Google Hire: An ATS, and more?

15 May 2017

The following appeared in Classified Intelligence Report 18.08, distributed to AIM Group clients on April 27. For information on becoming an AIM Group / CIR client, click here.

 By Brian Blum

Google has continued its foray into recruitment, with its newly launched Google Hire product resembling a branded applicant tracking system (ATS) that aims for the backend. But it could also be much more.

Google Hire went live on April 13 with a URL generally used by Google for hosting experiments — see our earlier coverage here — so this is clearly

Cover art about Google Hire — from Classified Intelligence Report 18.08

very early for the company.
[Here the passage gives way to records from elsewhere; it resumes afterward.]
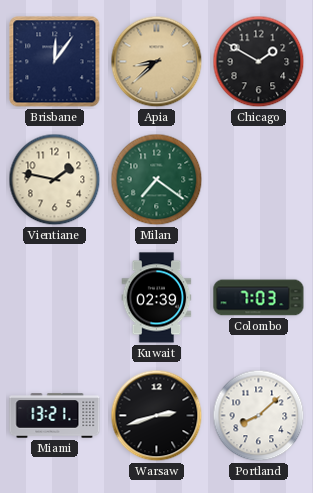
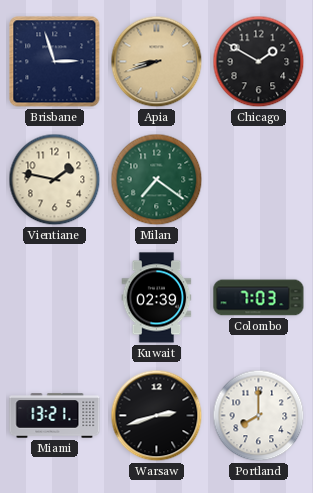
Brisbane: 12:06 -> 2:57
Apia: 8:38 -> 8:42
Portland: 8:08 -> 8:00
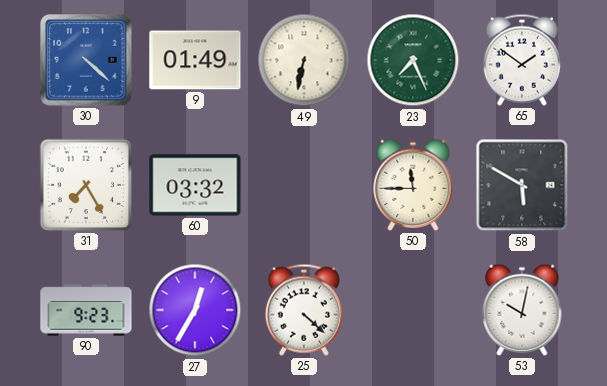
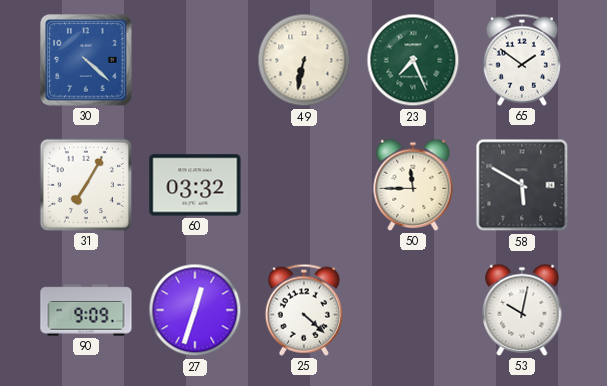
9: 01:49 -> none
31: 7:25 -> 7:05
90: 9:23 -> 9:09
27: 12:35 -> 12:33
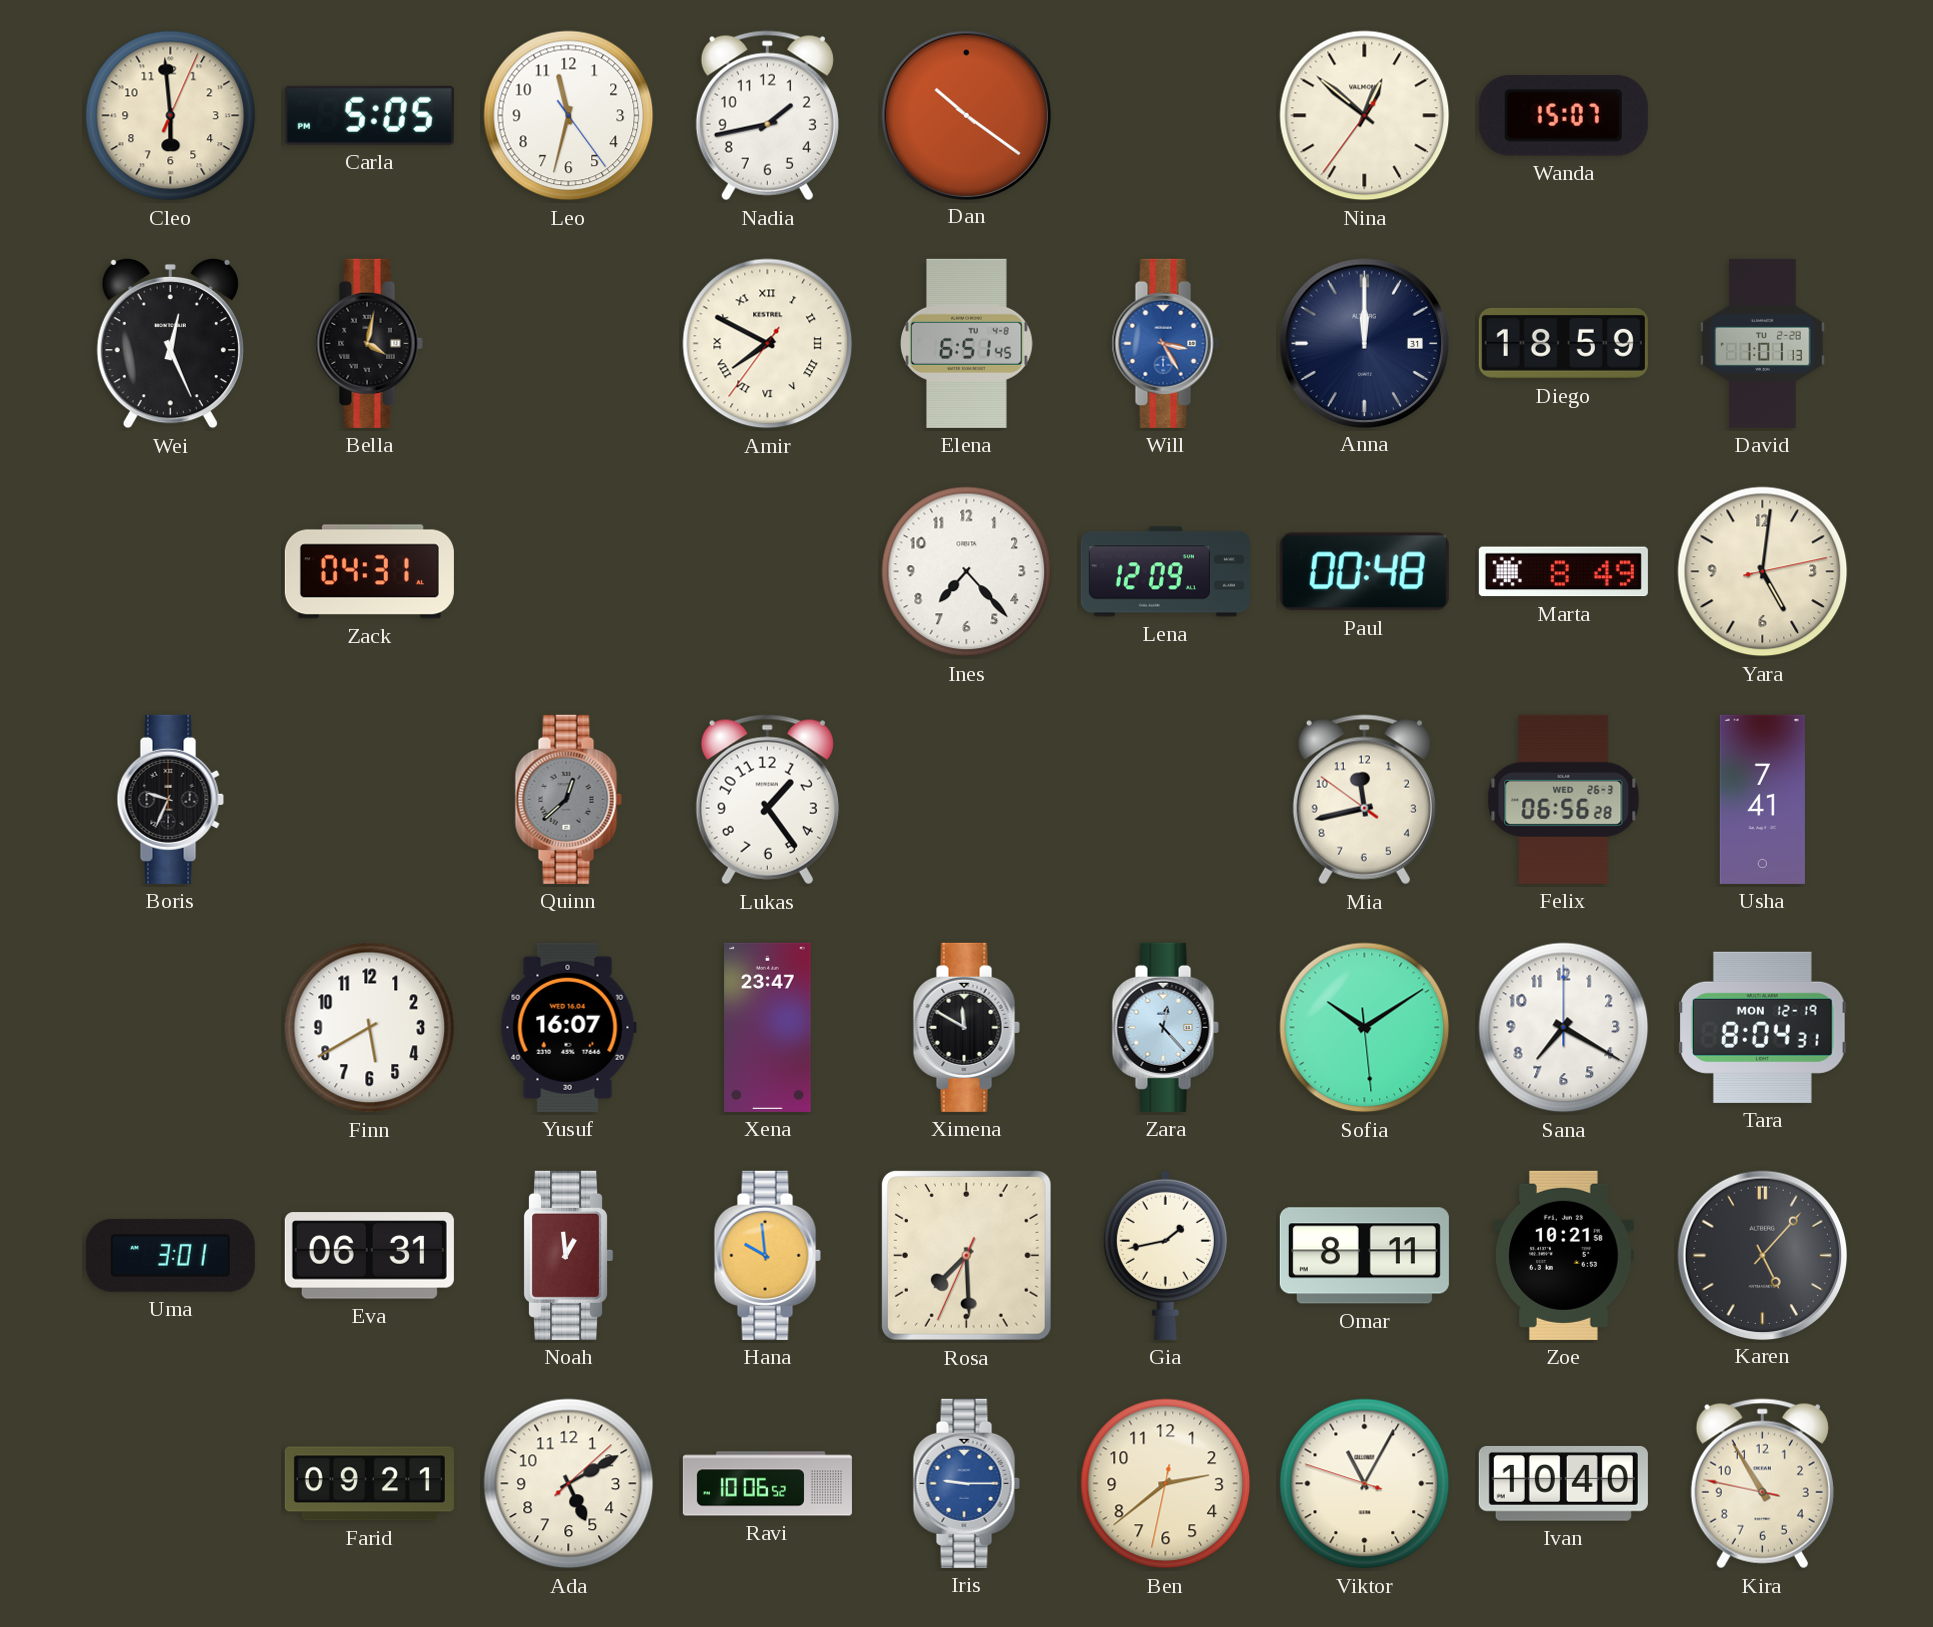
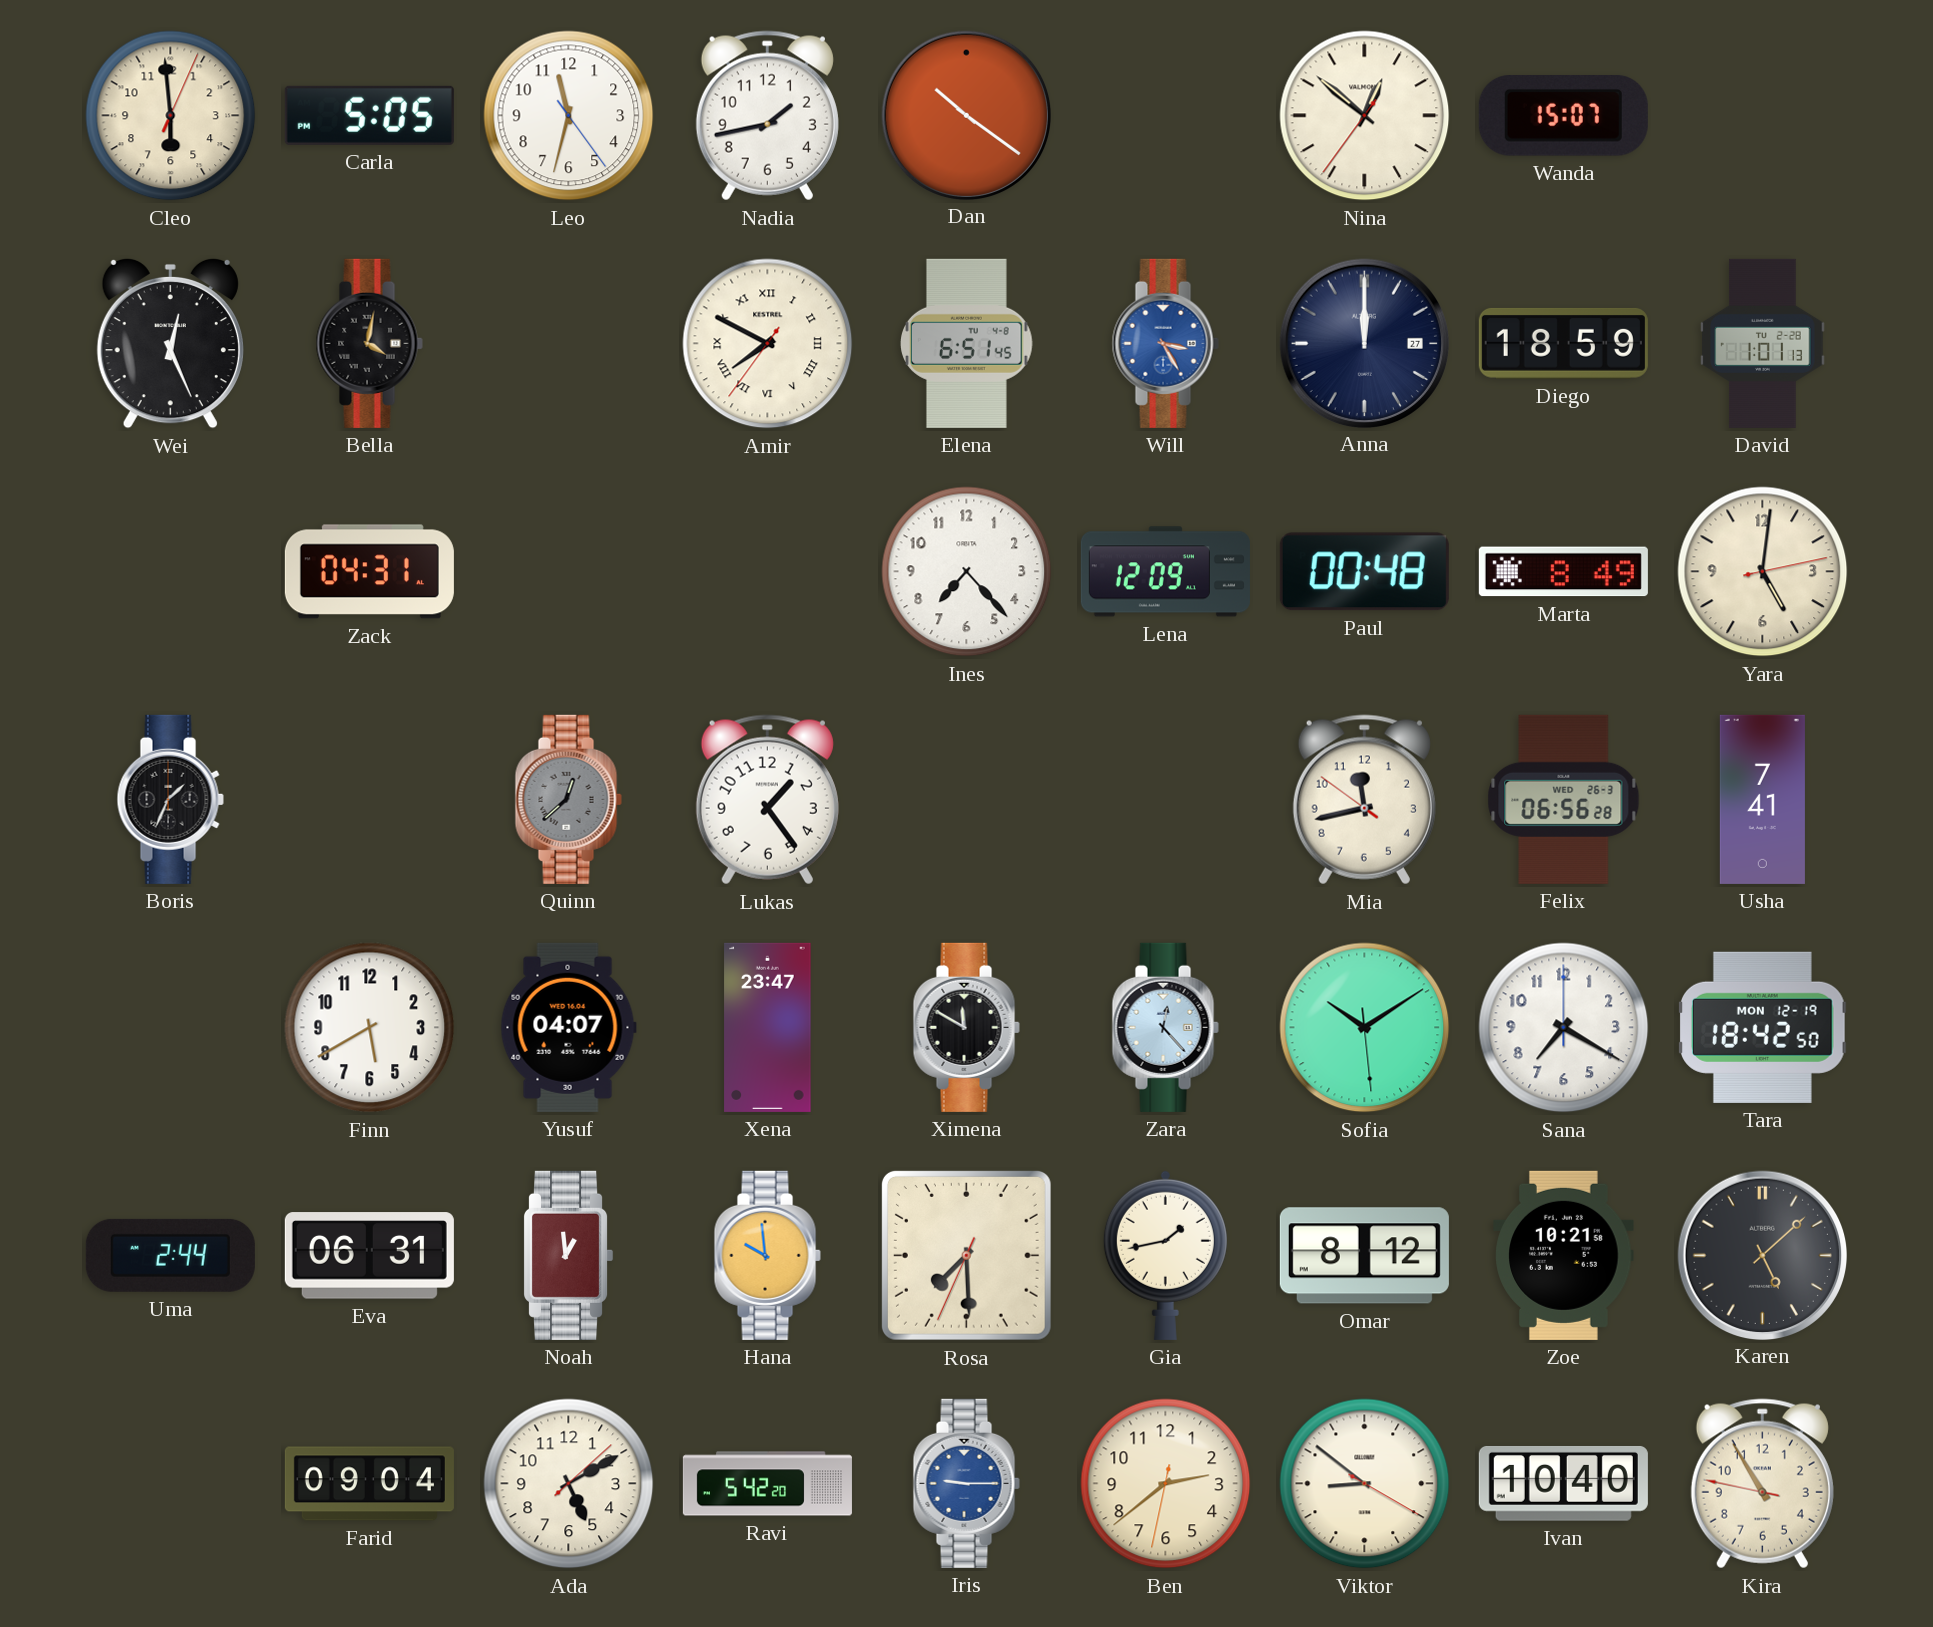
Anna date: 31 -> 27
Boris: 9:34 -> 1:34
Yusuf: 16:07 -> 04:07
Tara: 8:04 -> 18:42
Uma: 3:01 -> 2:44
Omar: 8:11 -> 8:12
Karen: 5:07 -> 5:08
Farid: 09:21 -> 09:04
Ravi: 10:06 -> 5:42
Viktor: 11:04 -> 8:51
And as with other Google projects, it’s never a sure bet that this will turn into a real product, or will be toyed with for a while, before Google shuts it down. (Think Google Wave or Google Base.)

Google Hire has a solid pedigree. The tool appears to be coming from the company’s enterprise cloud services division, which was kick-started by Google’s November 2015 acquisition of Bebop for $380 million. (That company’s CEO, Diane Greene, now heads the enterprise cloud services division at Google. She previously co-founded VMWare.)

If Google Hire is indeed the company’s entry into the ATS field, then Google has latched on to a huge opportunity. The ATS business includes major companies like Taleo (owned by Oracle); Kronos; Run, by ADP; ICIMS and others.

Many recruitment advertising sites have crossed into ATS functionality, either as part of their applicant management tools or as stand-alone businesses.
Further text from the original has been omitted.